Marginally associated with their world were more famous writers such as Edward Carpenter, as well as the obscure but prophetic poet-printer Ralph Chubb. His majestic volumes of lithographs celebrated the adolescent boy as an Ideal. A case has been made to range the Americans George Edward Woodberry and Cuthbert Wright among the Uranian poets. Although not expatriates, they were well-versed in the Uranian material being written in England, sought to influence an English Uranian audience and struck a rather English pose in their poetry.

The Uranians' activity was the first stage in the effort to rehabilitate the ancient Greek notion of paiderasteia, which was ultimately unsuccessful.

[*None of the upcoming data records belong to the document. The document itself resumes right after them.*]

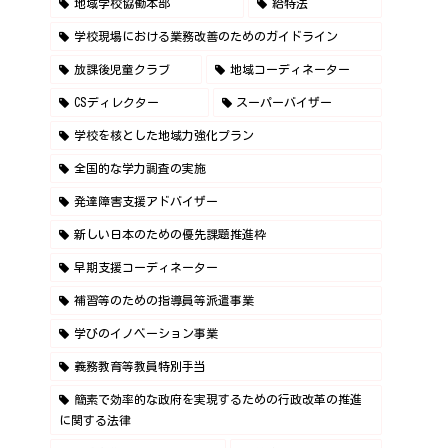
地域学校協働本部
給特法
学校現場における業務改善のためのガイドライン
放課後児童クラブ
地域コーディネーター
CSディレクター
スーパーバイザー
学校を核とした地域力強化プラン
全国的な学力調査の実施
発達障害支援アドバイザー
新しい日本のための優先課題推進枠
早期支援コーディネーター
補習等のための指導員等派遣事業
学びのイノベーション事業
義務教育等教員特別手当
簡素で効率的な政府を実現するための行政改革の推進
に関する法律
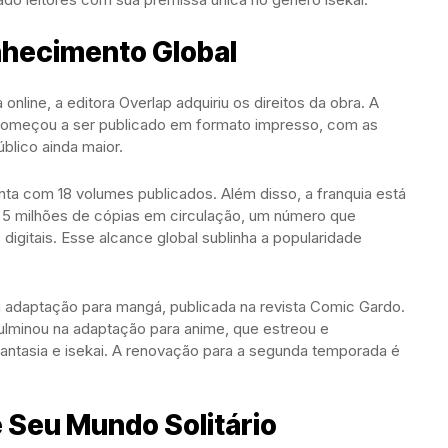
nhecimento Global
line, a editora Overlap adquiriu os direitos da obra. A
d' começou a ser publicado em formato impresso, com as
blico ainda maior.
nta com 18 volumes publicados. Além disso, a franquia está
 5 milhões de cópias em circulação, um número que
 digitais. Esse alcance global sublinha a popularidade
adaptação para mangá, publicada na revista Comic Gardo.
ulminou na adaptação para anime, que estreou e
antasia e isekai. A renovação para a segunda temporada é
 Seu Mundo Solitário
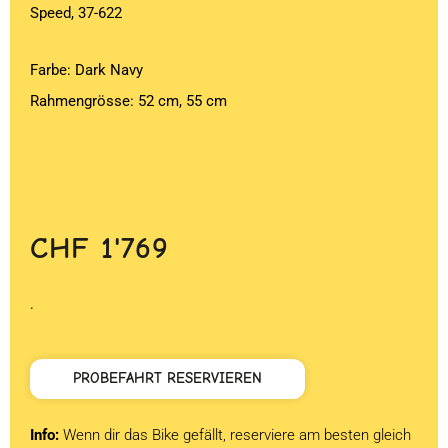
Speed, 37-622
Farbe: Dark Navy
Rahmengrösse: 52 cm, 55 cm
CHF
1'769
.
PROBEFAHRT RESERVIEREN
Info:
Wenn dir das Bike gefällt, reserviere am besten gleich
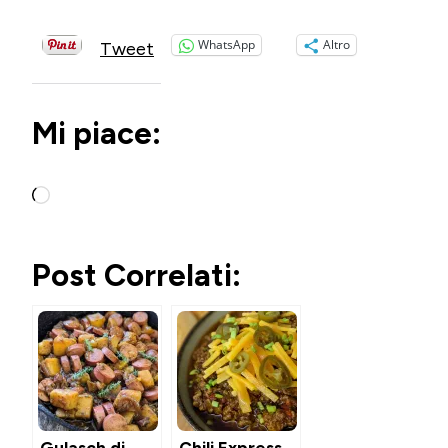
WhatsApp
Altro
Tweet
Mi piace:
Caricamento
in
corso…
Post Correlati:
Gulasch di
Chili Express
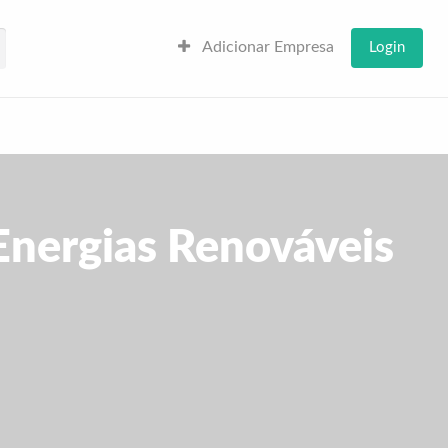
Adicionar Empresa
Login
 Energias Renováveis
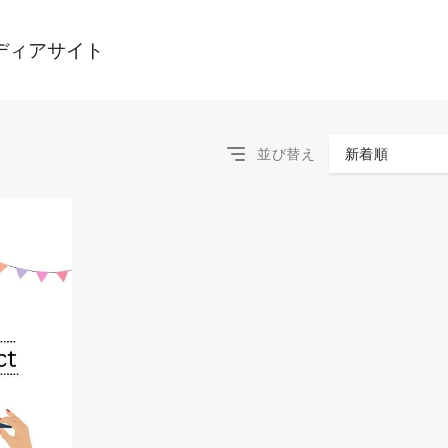
ディアサイト
並び替え
新着順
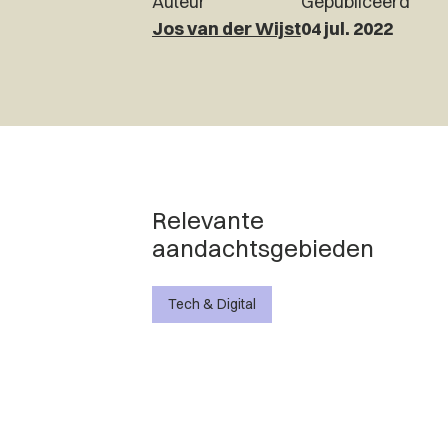
Auteur
Gepubliceerd
Jos van der Wijst
04 jul. 2022
Relevante
aandachtsgebieden
Tech & Digital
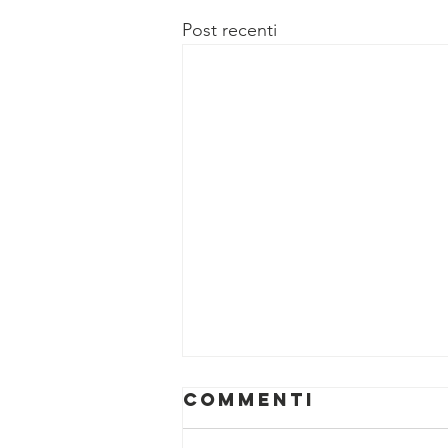
Post recenti
Commenti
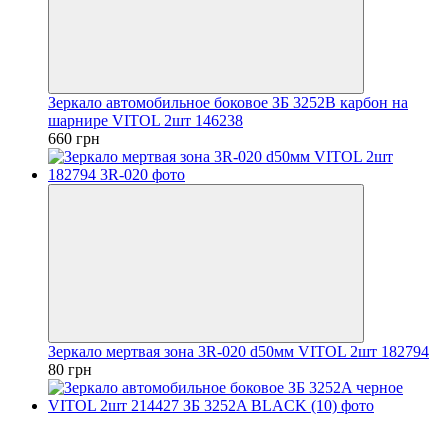
Зеркало автомобильное боковое ЗБ 3252B карбон на
шарнире VITOL 2шт 146238
660 грн
Зеркало мертвая зона 3R-020 d50мм VITOL 2шт 182794
80 грн
3
3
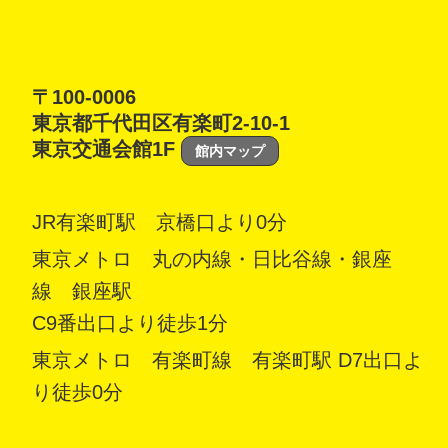
〒100-0006
東京都千代田区有楽町2-10-1
東京交通会館1F
館内マップ
JR有楽町駅 京橋口より0分
東京メトロ 丸の内線・日比谷線・銀座
線 銀座駅
C9番出口より徒歩1分
東京メトロ 有楽町線 有楽町駅 D7出口よ
り徒歩0分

The age of consent today in Great Britain is legally set at 16, regardless of gender, in most circumstances.

==Publications on Uranian poets and poetry==
There are two book-length studies of the Uranians: Love In Earnest by Timothy d'Arch Smith (1970) and Secreted Desires: The Major Uranians: Hopkins, Pater and Wilde by Michael Matthew Kaylor (2006; available as an open-access E-text). Kaylor expands the Uranian canon by situating several major Victorians within the group. Other critics, such as Richard Dellamora (Masculine Desire: The Sexual Politics of Victorian Aestheticism, 1990) and Linda Dowling (Hellenism and Homosexuality in Victorian Oxford, 1994) have also contributed to the limited knowledge about this group. Paul Fussell discusses Uranian poetry in his book The Great War and Modern Memory (1975), suggesting that it provided a model for homoerotic representations in the war poets of World War I (e.g. Wilfred Owen).

Poems by the Uranians – as well as by their American counterparts, sometimes called the "Calamites" after the "Calamus" section in Walt Whitman's Leaves of Grass – were included in Men and Boys: An Anthology (1924), edited by Edward Mark Slocum, which was republished with a new introduction in 1978. More recent anthologies and republications of Uranian poetry are Kaylor's exhaustive two-volume Lad's Love: An Anthology of Uranian Poetry and Prose (2010a and 2010b) and a three-volume series by the Gay Men's Press, each volume introduced by Paul I. Webb: To Boys Unknown: Poems by Rev. E. E. Bradford (1988), In the Dreamy Afternoon: Poems by John Gambril Nicholson (1989) and Blue Boys: Poems by Philebus, Edmund John, Cuthbert Wright (1990).